Os vossos pais, caros jovens, têm alguma culpa nisto tudo. Noutros tempos, os pais diziam aos filhos ‘ou estudas ou vais trabalhar’. Agora não. Parece que quem manda em casa são os filhos, que são os coitadinhos a quem falta tudo (não falta nada). Com a preocupação de vos darem um ideal de vida que eles não tiveram, mimam-vos com tudo e mais alguma coisa, tornando-vos menos autónomos e responsáveis, e, sobretudo, mais amorfos e abúlicos.

E a vossa fé? Onde é que anda a vossa fé? O que fizestes do vosso crisma? Não me digais que reduzis a vida a ganhar e a gastar dinheiro? Onde é que está a busca de um ideal, que é próprio da juventude? Onde é que está a vontade de sonhar e voar mais alto que é próprio dos jovens?
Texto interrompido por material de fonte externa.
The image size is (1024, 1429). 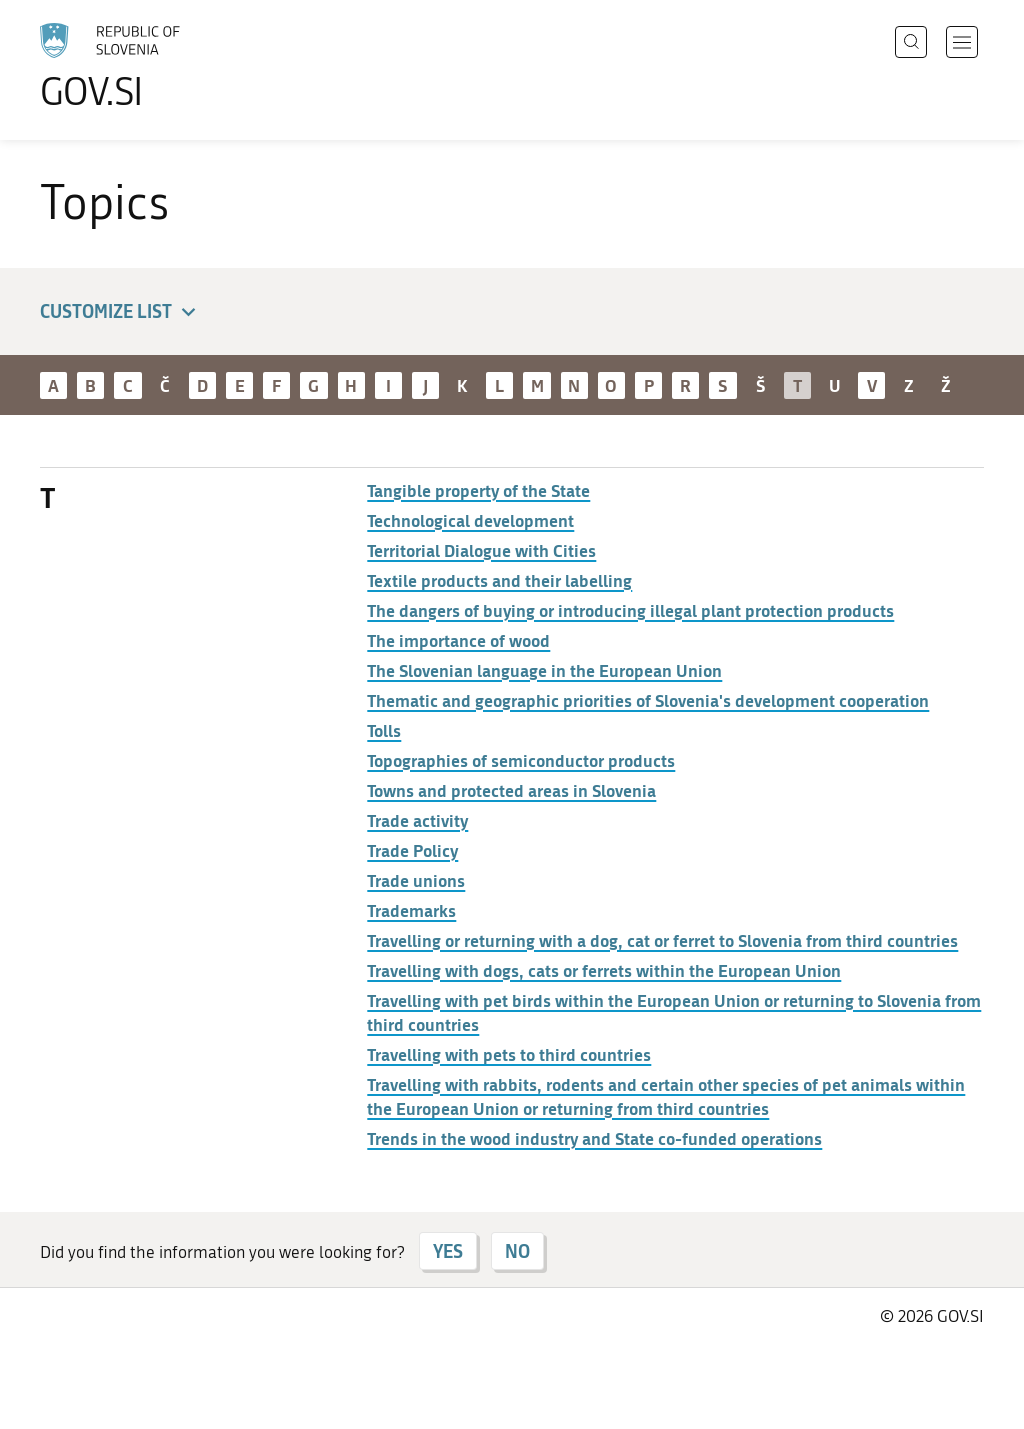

Ainda estais a tempo de deixar a vossa marca. Mas há algumas atitudes que deveis melhorar: mais audácia e menos conformismo, mais sonho e menos comodismo, mais determinação e menos protesto, mais afoiteza e menos passividade, mais arrojo e menos resignação, mais utopia e menos pragmatismo, mais persistência e menos indiferença, mais responsabilidade e menos desculpabilização.

PS: Já anda por aí espalhada a ‘Agenda Europa’. Uma das novidades deste ano é a referência às festas religiosas das principais religiões presentes na Europa. Mas, pasme-se: as festas do cristianismo não constam. Sem palavras.